_Task to complete_: Return exactly those lines of the material below that fall between the line holding "The image size is (915, 2576)." and the line holding "What do you see at coordinates (56, 1329)", inclusive.

_Exercise data_:
....

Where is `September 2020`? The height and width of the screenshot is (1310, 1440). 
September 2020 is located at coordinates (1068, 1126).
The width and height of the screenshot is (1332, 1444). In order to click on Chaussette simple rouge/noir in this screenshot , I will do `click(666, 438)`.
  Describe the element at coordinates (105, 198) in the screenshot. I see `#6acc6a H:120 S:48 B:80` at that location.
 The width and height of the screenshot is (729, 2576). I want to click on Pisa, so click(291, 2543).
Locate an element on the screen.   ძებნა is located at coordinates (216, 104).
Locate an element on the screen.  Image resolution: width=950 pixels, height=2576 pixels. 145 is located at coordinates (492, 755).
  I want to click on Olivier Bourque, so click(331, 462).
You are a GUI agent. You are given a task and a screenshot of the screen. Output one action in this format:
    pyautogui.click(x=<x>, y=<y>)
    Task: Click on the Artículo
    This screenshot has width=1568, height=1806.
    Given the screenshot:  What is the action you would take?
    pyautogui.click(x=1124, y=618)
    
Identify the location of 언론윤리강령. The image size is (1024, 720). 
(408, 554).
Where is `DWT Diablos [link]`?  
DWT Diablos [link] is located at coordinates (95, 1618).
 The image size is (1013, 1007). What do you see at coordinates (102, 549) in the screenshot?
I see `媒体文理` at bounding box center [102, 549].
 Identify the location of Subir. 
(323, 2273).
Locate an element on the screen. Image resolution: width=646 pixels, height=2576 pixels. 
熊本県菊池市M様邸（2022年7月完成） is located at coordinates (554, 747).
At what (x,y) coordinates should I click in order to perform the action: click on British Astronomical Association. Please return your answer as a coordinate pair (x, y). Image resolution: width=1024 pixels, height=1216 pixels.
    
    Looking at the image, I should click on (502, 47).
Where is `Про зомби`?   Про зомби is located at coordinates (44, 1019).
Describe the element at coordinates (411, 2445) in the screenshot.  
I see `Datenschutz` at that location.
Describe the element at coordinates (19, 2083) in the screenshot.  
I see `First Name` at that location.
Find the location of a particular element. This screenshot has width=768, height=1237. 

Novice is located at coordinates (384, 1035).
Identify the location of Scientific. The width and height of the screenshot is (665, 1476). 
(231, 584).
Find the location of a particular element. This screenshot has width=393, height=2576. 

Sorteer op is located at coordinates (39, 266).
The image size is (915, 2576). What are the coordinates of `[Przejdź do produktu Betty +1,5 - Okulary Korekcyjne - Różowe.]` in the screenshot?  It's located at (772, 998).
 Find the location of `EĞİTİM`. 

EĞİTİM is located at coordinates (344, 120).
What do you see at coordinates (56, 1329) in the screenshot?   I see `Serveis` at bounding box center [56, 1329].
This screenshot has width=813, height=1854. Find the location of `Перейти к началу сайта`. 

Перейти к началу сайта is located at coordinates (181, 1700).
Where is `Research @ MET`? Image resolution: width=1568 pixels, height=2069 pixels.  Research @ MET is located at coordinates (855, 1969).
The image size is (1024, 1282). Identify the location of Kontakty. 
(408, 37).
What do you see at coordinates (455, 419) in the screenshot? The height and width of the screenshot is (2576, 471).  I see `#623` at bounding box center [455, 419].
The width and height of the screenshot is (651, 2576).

....

_Output for this task_:
The image size is (915, 2576). What are the coordinates of `[Przejdź do produktu Betty +1,5 - Okulary Korekcyjne - Różowe.]` in the screenshot?  It's located at (772, 998).
 Find the location of `EĞİTİM`. 

EĞİTİM is located at coordinates (344, 120).
What do you see at coordinates (56, 1329) in the screenshot?   I see `Serveis` at bounding box center [56, 1329].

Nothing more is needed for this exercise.